Зиэль — страница 20 из 50

– Просто господин Зиэль. Метко они тебя кличут, дорогая Кавотя. Так вот: хорош твой «уголек», спору нет, а я и покрепче настойку пивал, тот же и «кокушник». Поэтому – живо плесни еще один такой кубочек, а потом покажешь мне оба стойла: мое и Горошка, вернее, в порядке очередности, Горошково, а потом мое. А потом уже за кабанчика. Стой. Девки – имеются ли?

Кавотя Пышка потупилась в смущении:

– Чего нет – того нет, господин Зиэль, мы-то хотя и темные люди, столичных лосков не ведаем, а такого-то бесстыдства у нас в заводе нет, вы уж простите ради всех богов.

– Жаль, но, может, оно и к лучшему. Праведником у вас погощу. Ты что рот разинула? Он – пуст! – Я перевернул кубок вверх дном и показал трактирщице. – Всё уже выдохлось, что в «угольке» и было, а она – вон она – стоит, руки в боки!!!

Выпил я и второй кубок, распробовал – нет, соврал я Пышке: «уголек» против «кокушника» не слабее и на вкус не хуже, даже тонкий яблочный аромат чувствуется…

Конюшня и Горошковы хоромы в ней мне понравились: чистота, свежесть, овес отборный… В отличие от гостевых трактирных спален: заходим в одну – а там шмыг из под кровати мимо ног в нору!

– Это что еще за нечисти тут хороводы водят?
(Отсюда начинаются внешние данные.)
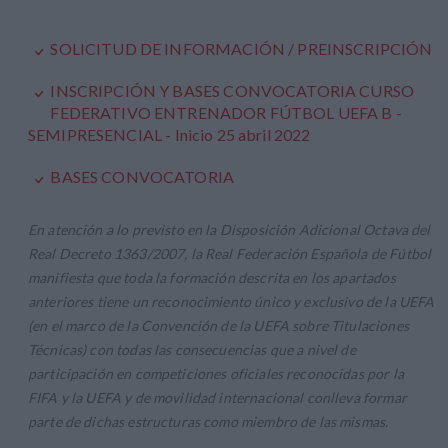
SOLICITUD DE INFORMACIÓN / PREINSCRIPCIÓN
INSCRIPCIÓN Y BASES CONVOCATORIA CURSO
FEDERATIVO ENTRENADOR FÚTBOL UEFA B -
SEMIPRESENCIAL - Inicio 25 abril 2022
BASES CONVOCATORIA
En atención a lo previsto en la Disposición Adicional Octava del
Real Decreto 1363/2007, la Real Federación Española de Fútbol
manifiesta que toda la formación descrita en los apartados
anteriores tiene un reconocimiento único y exclusivo de la UEFA
(en el marco de la Convención de la UEFA sobre Titulaciones
Técnicas) con todas las consecuencias que a nivel de
participación en competiciones oficiales reconocidas por la
FIFA y la UEFA y de movilidad internacional conlleva formar
parte de dichas estructuras como miembro de las mismas.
Никак, щура?

– Да что это вы нас так обижаете-то, сиятельный господин Зиэль? Откуда тут может взяться щура – обычная крыса, либо гхор амбарный. Мы у себя за порядком следим! Шам… жрец каждый месяц все до последнего прутика проверяет!
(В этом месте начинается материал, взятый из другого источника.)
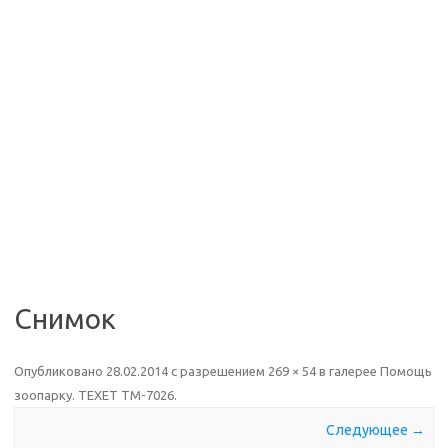
Снимок
Опубликовано
28.02.2014
с разрешением
269 × 54
в галерее
Помощь
зоопарку. TEXET TM-7026
.
Следующее →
Никак трактирщица Пышка не может ко мне приноровиться, приспособиться: выпил столько, а на ногах держусь, разговариваю четко, рассуждаю здраво – вот и сбивается на сиятельного господина, думает, небось, что все это – мотовство и способность к пьянству – признаки высокого происхождения, и что я переодетый герцог.

– Дальше, дальше идем! Гхор… Сказала бы – тургун, я бы поверил, на дырку глядючи.

Вторая комната была безнадежно, под потолок, забита всякой хозяйственной утварью, поэтому мы ее миновали и вошли в третью, последнюю.

– И никаких запоров, засовов изнутри?

– А от кого запирать-то… господин Зиэль?

– И то верно.

Боги – а запашок-то! Я подошел к широченному топчану, изображающему ложе, примерился и наподдал снизу пинком. Деревянный настил из плохо оструганных досок вскрякнул и покорно встал на дыбы. Как я и предполагал – плесень чуть ли не гроздьями пузырилась на дощатых брюшках, потревоженная вонь от нее пошла нешуточная, побежали во все стороны домашние насекомые, а сами же доски надломились от моего пинка, но не потому что я был пьян и буен, и не соразмерил мощи удара, я как раз верно все рассчитал, пинал в четверть силы, иначе бы…

– Ой… Ой… Налипло-то… Ну, дак – а как? Мужика в доме нет, чтобы хозяин был, а самой-то за всем не усмотреть… С прошлой-то зимы постояльцев-то у нас ни одного и не бы…

– Цыц! Уморить меня захотела! Сыростью, гнилью и запахами!

– Как можно… Нет! Детьми клянусь и внуками, сиятельный госп…

– Мо-лчать.

Тетка вобрала поглубже голову в жирные плечи и приготовилась избывать гнев норовистого постояльца, к тому же еще ратника черной рубашки. С черными рубашками всегда шутки плохи, с ними даже рыцари предпочитают лишний раз не связываться, если этого можно избежать без ущерба для чести и кошелька.

– Пойдем на вольный воздух, Кавотя Пышка, там договорим. Перину она мне взобьет!..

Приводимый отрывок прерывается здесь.